Aware that even bigger issues are at stake in this election year, Ms. Christy, who has bright blue eyes and is in her mid-50’s, has begun a campaign to adorn Brooklyn rooftops with blue construction tarpaulins in support of the Democratic presidential candidate, John Kerry. With the Republican National Convention descending on New York from Aug. 30 to Sept. 2, the blue tarps will be painted with Democratic slogans that will be visible to conventioneers flying in from those “red” Republican states around the country.
Ms. Christy, who has lived on Pacific Street in Boerum Hill for 18 years, has so far recruited 30 brownstones and other buildings from Park Slope to Brooklyn Heights to carry the tarps, each of which is 20 feet wide, and at least 40 more buildings are considering the project. The slogans, composed mostly by one of her neighbors, Ben Sturges, urge people to Vote Kerry, Re-Defeat Bush or Drop Balms, among other things.
“We can’t control the media,” Ms. Christy declared, “but we have our rooftops.”
Having bought out several local hardware stores of their supply of blue tarps and Sunburst Yellow Rust-Oleum paint, the two plan to paint and install all the tarps by Aug. 28, two days before the convention begins.

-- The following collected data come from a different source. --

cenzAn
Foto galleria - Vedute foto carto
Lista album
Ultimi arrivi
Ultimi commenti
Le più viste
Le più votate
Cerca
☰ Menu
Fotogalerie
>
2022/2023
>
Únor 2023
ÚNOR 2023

“Why is it that New Yorkers, who are the people in our country most at risk for terrorism, overwhelmingly support Kerry?” Ms. Christy asked. “That ought to be a question that all these people flying into New York ask themselves.”
Overwhelming support is not total support, however. Stewart Johnson, a portfolio manager at a Manhattan financial services firm and another neighbor, has voted Democratic in every presidential election since 1972. Mr. Johnson, too, will have a banner on his roof come the convention, but it won’t be one of Ms. Christy’s. His tarp will be red, to display his support of the Bush administration.

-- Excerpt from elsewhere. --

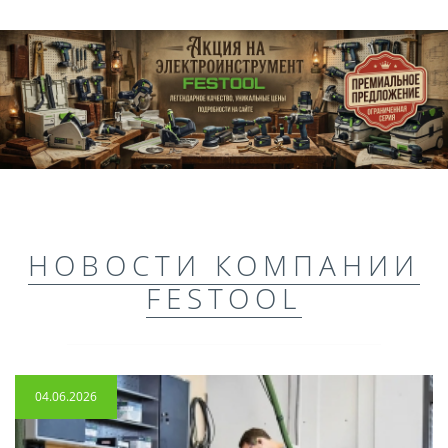
НОВОСТИ КОМПАНИИ
FESTOOL
04.06.2026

Mr. Johnson wants to show those passing overhead that the neighborhood is not uniformly liberal, he said, and has recruited “a small handful” of supporters so far. “You have such a contrarian view, particularly in New York, particularly in this neighborhood, if you think that Bush isn’t Satan incarnate,” he said. “I’ve had a bunch of very positive responses from disenfranchised Democrats like myself, some of whom are afraid to say it. I’m going to try to get people to come out of the closet on this.”
“The change for me started post-9/11,” Mr. Johnson said of his political shift. “The Democratic Party has just totally changed. They’ve gone from icons like F.D.R. to Michael Moore. How far can you fall?”
Ms. Christy, who grew up in an “extremely conservative” household but became a Democrat in college, described herself as unperturbed by the counterprotest. “I don’t think they make red construction tarp,” she said.